Recht auf Meinungsäußerung, Information und Gehör 

Das Recht auf Meinungsäußerung, Information und Gehör.

Jedes Kind darf frei sagen, was es denkt, fühlt oder sich wünscht. Lehrer und Lehrerinnen, die Eltern oder auch Leute bei Gericht oder bei Ämtern sollen Kindern zuhören, wenn sie etwas über sich zu sagen haben. Du darfst deine Meinung verbreiten, in einer Demonstration oder mit einem Infostand, so lange du mit deiner Meinung anderen nicht schadest und sie nicht beleidigst. Außerdem hast du das Recht, dich zu informieren, ob jetzt durch Bücher, Zeitungen, Radio, Fernsehen oder Internet, das ist egal.

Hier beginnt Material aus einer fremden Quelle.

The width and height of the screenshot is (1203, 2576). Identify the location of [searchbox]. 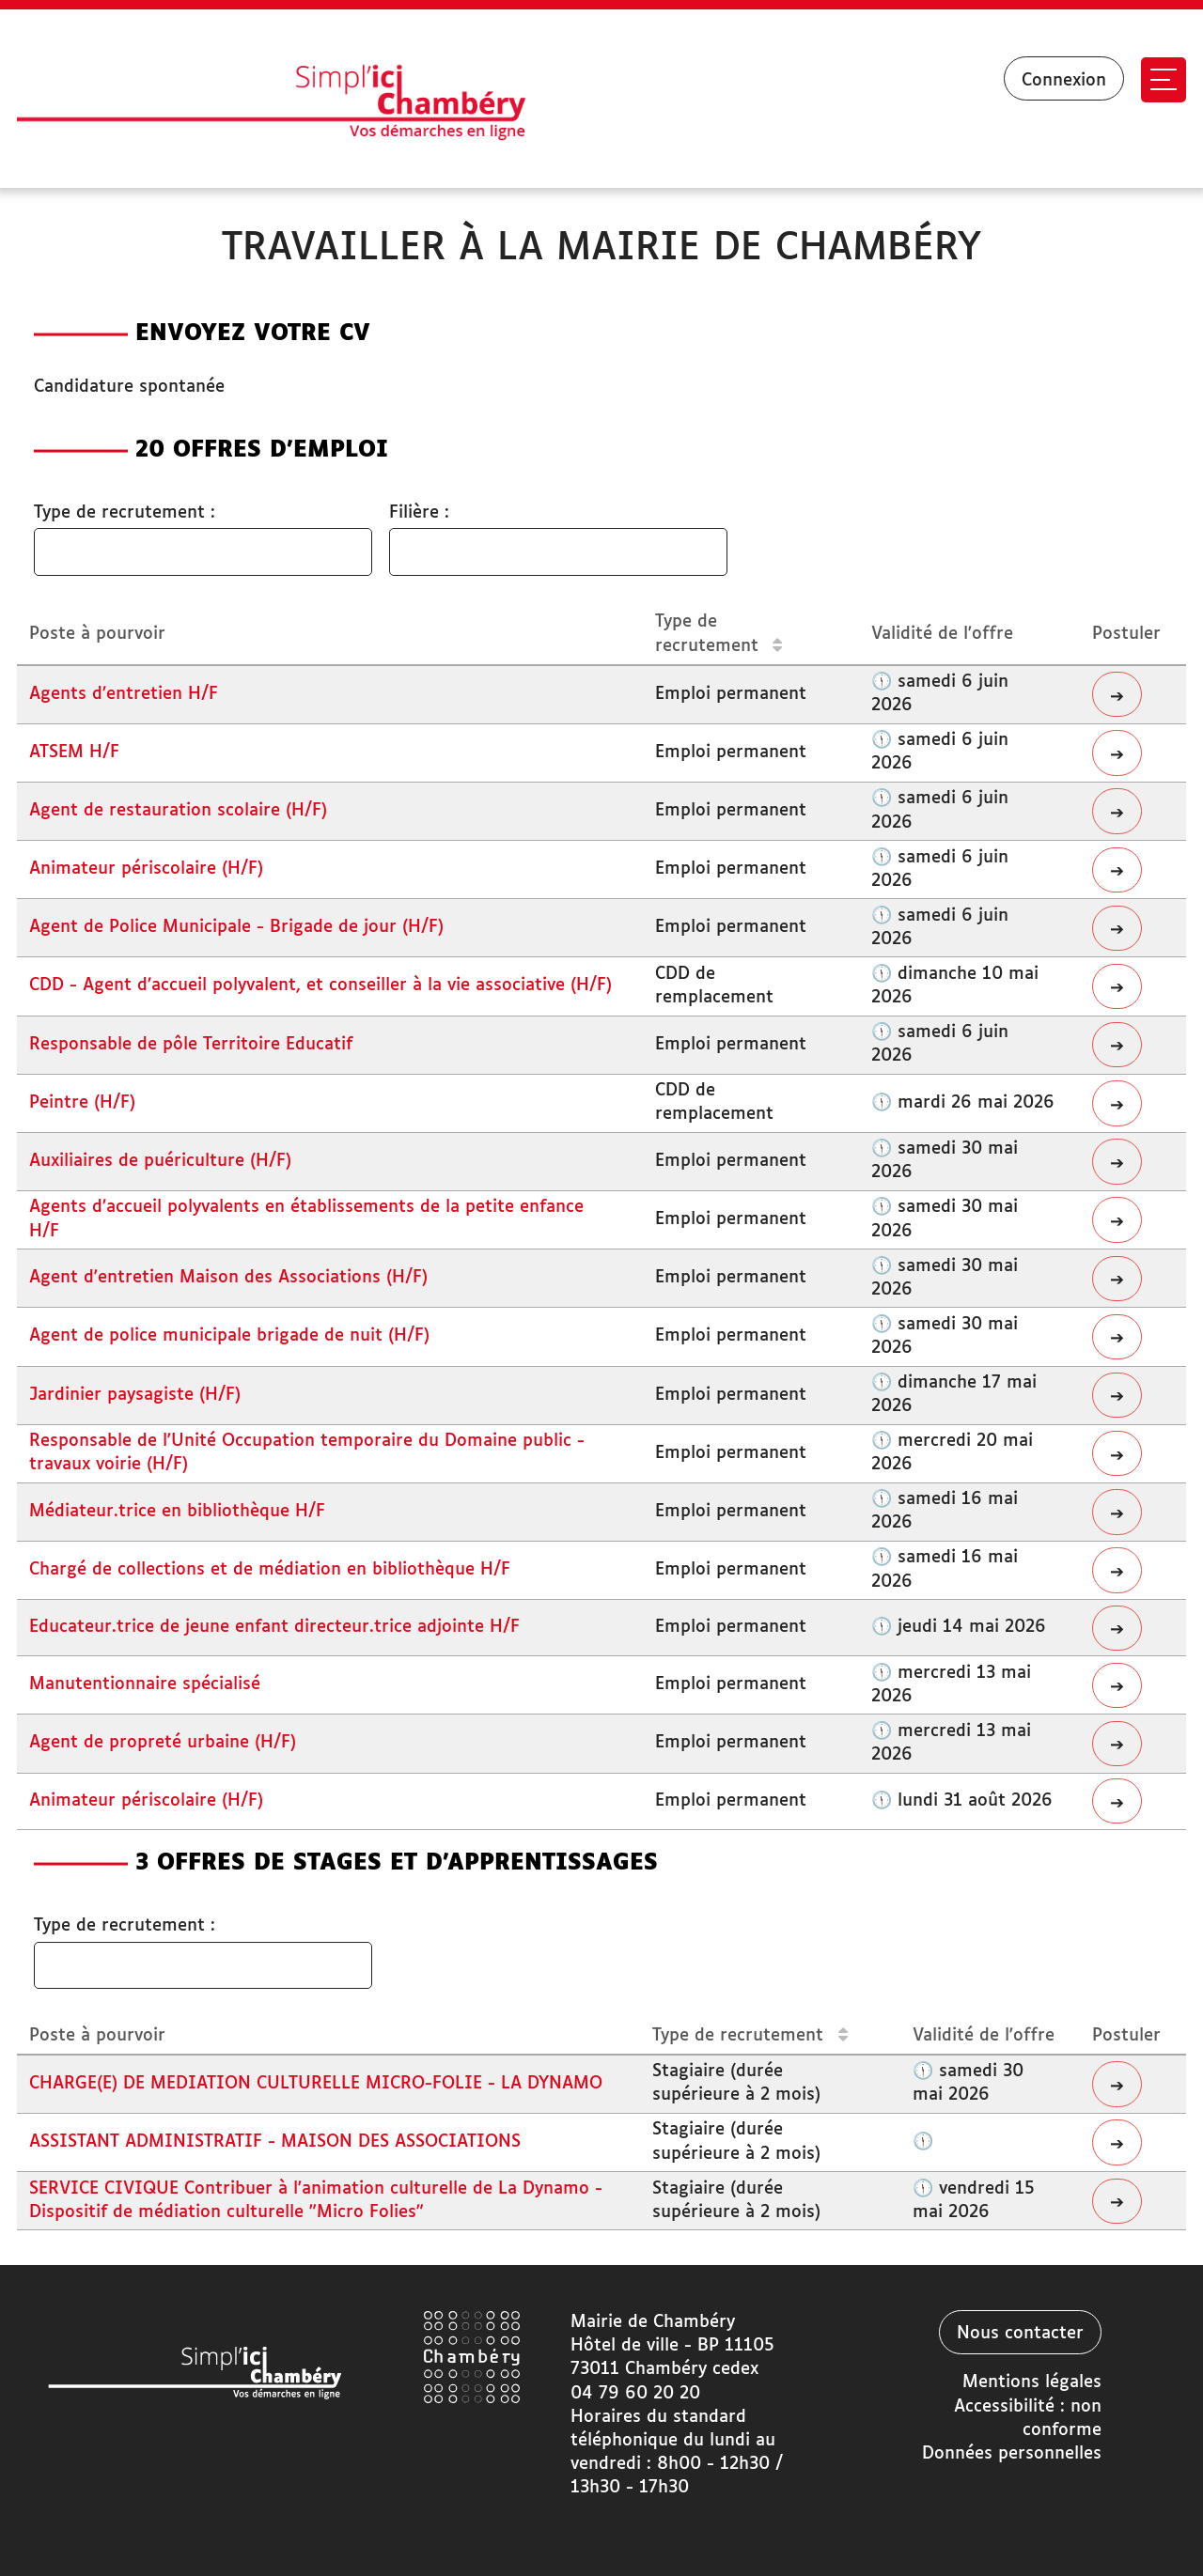 (63, 553).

Vor Brutalität und Gewalt sollst du aber auch geschützt werden. Außerdem darf jedes Kind entscheiden, welcher Religion es angehören will.

 

Und das heißt?

Lea zieht die Nase hoch. ""Wie soll man sich denn hier auf den Aufschlag konzentrieren können?" Auf dem Schulhof stinkt's. Die Mülleimer stehen nämlich direkt neben den Tischtennisplatten. Und in jeder großen Pause, wenn Lea mit ihren Freunden Tischtennis spielt, ärgert sie sich drüber. "Warum können sie die Mülleimer nicht einfach auf der anderen Seite des Hofs abstellen? Da bräuchte man zwar einen zweiten Eingang zum Schulhof, aber das kann ja so schwer nicht sein!" schimpft auch Tessa, Leas Freundin. Da leuchten Leas Augen, sie hat eine Idee.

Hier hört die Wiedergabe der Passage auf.